#### WHAT YOU SHOULD DO:
The records that follow are to be given again exactly.

#### DATASET CONTENT:
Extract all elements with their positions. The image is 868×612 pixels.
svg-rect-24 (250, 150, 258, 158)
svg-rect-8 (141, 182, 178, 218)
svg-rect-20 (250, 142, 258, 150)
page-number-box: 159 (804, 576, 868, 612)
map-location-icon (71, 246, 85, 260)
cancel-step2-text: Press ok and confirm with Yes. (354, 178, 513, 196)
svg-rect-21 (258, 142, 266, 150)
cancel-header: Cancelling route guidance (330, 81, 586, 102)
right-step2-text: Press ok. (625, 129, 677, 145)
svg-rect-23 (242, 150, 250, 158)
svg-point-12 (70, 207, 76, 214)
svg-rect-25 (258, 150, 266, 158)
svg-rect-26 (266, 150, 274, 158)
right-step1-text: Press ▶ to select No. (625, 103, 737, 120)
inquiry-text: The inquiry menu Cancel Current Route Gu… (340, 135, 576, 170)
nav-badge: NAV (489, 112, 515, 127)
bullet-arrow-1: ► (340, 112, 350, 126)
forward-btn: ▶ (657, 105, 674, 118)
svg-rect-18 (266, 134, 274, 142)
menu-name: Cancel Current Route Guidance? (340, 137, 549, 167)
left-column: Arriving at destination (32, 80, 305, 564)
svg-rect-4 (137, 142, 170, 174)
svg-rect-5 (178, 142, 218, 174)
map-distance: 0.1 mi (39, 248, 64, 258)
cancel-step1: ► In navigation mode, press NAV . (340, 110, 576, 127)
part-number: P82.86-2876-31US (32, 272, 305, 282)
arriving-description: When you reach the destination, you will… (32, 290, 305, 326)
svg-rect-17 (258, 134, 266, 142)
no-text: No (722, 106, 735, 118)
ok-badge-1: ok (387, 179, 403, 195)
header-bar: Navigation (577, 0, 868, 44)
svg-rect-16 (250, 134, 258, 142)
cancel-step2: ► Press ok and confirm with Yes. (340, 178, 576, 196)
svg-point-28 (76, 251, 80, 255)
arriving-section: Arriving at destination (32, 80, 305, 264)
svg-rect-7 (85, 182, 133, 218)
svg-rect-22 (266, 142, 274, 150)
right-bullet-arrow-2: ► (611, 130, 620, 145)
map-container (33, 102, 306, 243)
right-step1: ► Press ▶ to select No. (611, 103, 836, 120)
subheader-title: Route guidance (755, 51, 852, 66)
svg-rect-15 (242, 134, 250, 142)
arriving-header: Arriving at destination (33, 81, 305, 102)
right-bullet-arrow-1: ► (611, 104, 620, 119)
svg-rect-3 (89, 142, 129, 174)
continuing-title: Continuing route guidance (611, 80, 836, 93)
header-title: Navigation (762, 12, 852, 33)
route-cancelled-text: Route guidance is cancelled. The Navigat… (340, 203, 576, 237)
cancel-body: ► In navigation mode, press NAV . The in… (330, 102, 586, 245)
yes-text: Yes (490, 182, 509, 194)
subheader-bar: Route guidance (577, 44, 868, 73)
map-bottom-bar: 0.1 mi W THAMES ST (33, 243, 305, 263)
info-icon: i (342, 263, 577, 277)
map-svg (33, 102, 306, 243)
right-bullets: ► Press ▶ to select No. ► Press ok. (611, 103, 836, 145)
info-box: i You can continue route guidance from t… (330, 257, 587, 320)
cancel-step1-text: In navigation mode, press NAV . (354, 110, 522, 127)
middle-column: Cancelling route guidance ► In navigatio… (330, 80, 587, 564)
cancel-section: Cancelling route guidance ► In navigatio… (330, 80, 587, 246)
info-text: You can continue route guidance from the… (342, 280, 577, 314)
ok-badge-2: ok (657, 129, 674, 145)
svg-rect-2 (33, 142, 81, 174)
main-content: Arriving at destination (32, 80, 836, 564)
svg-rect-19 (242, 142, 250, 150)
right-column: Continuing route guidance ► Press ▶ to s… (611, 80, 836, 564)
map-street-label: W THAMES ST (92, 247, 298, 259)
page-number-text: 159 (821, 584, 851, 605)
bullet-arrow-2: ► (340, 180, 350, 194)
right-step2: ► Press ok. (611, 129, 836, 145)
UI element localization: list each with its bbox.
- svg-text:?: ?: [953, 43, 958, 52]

#### YOUR SOLUTION:
Extract all elements with their positions. The image is 868×612 pixels.
svg-rect-24 (250, 150, 258, 158)
svg-rect-8 (141, 182, 178, 218)
svg-rect-20 (250, 142, 258, 150)
page-number-box: 159 (804, 576, 868, 612)
map-location-icon (71, 246, 85, 260)
cancel-step2-text: Press ok and confirm with Yes. (354, 178, 513, 196)
svg-rect-21 (258, 142, 266, 150)
cancel-header: Cancelling route guidance (330, 81, 586, 102)
right-step2-text: Press ok. (625, 129, 677, 145)
svg-rect-23 (242, 150, 250, 158)
svg-point-12 (70, 207, 76, 214)
svg-rect-25 (258, 150, 266, 158)
svg-rect-26 (266, 150, 274, 158)
right-step1-text: Press ▶ to select No. (625, 103, 737, 120)
inquiry-text: The inquiry menu Cancel Current Route Gu… (340, 135, 576, 170)
nav-badge: NAV (489, 112, 515, 127)
bullet-arrow-1: ► (340, 112, 350, 126)
forward-btn: ▶ (657, 105, 674, 118)
svg-rect-18 (266, 134, 274, 142)
menu-name: Cancel Current Route Guidance? (340, 137, 549, 167)
left-column: Arriving at destination (32, 80, 305, 564)
svg-rect-4 (137, 142, 170, 174)
svg-rect-5 (178, 142, 218, 174)
map-distance: 0.1 mi (39, 248, 64, 258)
cancel-step1: ► In navigation mode, press NAV . (340, 110, 576, 127)
part-number: P82.86-2876-31US (32, 272, 305, 282)
arriving-description: When you reach the destination, you will… (32, 290, 305, 326)
svg-rect-17 (258, 134, 266, 142)
no-text: No (722, 106, 735, 118)
ok-badge-1: ok (387, 179, 403, 195)
header-bar: Navigation (577, 0, 868, 44)
svg-rect-16 (250, 134, 258, 142)
cancel-step2: ► Press ok and confirm with Yes. (340, 178, 576, 196)
svg-point-28 (76, 251, 80, 255)
arriving-section: Arriving at destination (32, 80, 305, 264)
svg-rect-7 (85, 182, 133, 218)
svg-rect-22 (266, 142, 274, 150)
right-bullet-arrow-2: ► (611, 130, 620, 145)
map-container (33, 102, 306, 243)
right-step1: ► Press ▶ to select No. (611, 103, 836, 120)
subheader-title: Route guidance (755, 51, 852, 66)
svg-rect-15 (242, 134, 250, 142)
arriving-header: Arriving at destination (33, 81, 305, 102)
right-bullet-arrow-1: ► (611, 104, 620, 119)
svg-rect-3 (89, 142, 129, 174)
continuing-title: Continuing route guidance (611, 80, 836, 93)
header-title: Navigation (762, 12, 852, 33)
route-cancelled-text: Route guidance is cancelled. The Navigat… (340, 203, 576, 237)
cancel-body: ► In navigation mode, press NAV . The in… (330, 102, 586, 245)
yes-text: Yes (490, 182, 509, 194)
subheader-bar: Route guidance (577, 44, 868, 73)
map-bottom-bar: 0.1 mi W THAMES ST (33, 243, 305, 263)
info-icon: i (342, 263, 577, 277)
map-svg (33, 102, 306, 243)
right-bullets: ► Press ▶ to select No. ► Press ok. (611, 103, 836, 145)
info-box: i You can continue route guidance from t… (330, 257, 587, 320)
cancel-step1-text: In navigation mode, press NAV . (354, 110, 522, 127)
middle-column: Cancelling route guidance ► In navigatio… (330, 80, 587, 564)
cancel-section: Cancelling route guidance ► In navigatio… (330, 80, 587, 246)
info-text: You can continue route guidance from the… (342, 280, 577, 314)
ok-badge-2: ok (657, 129, 674, 145)
svg-rect-2 (33, 142, 81, 174)
main-content: Arriving at destination (32, 80, 836, 564)
svg-rect-19 (242, 142, 250, 150)
right-column: Continuing route guidance ► Press ▶ to s… (611, 80, 836, 564)
map-street-label: W THAMES ST (92, 247, 298, 259)
page-number-text: 159 (821, 584, 851, 605)
bullet-arrow-2: ► (340, 180, 350, 194)
right-step2: ► Press ok. (611, 129, 836, 145)
UI element localization: list each with its bbox.
- svg-text:?: ?: [953, 43, 958, 52]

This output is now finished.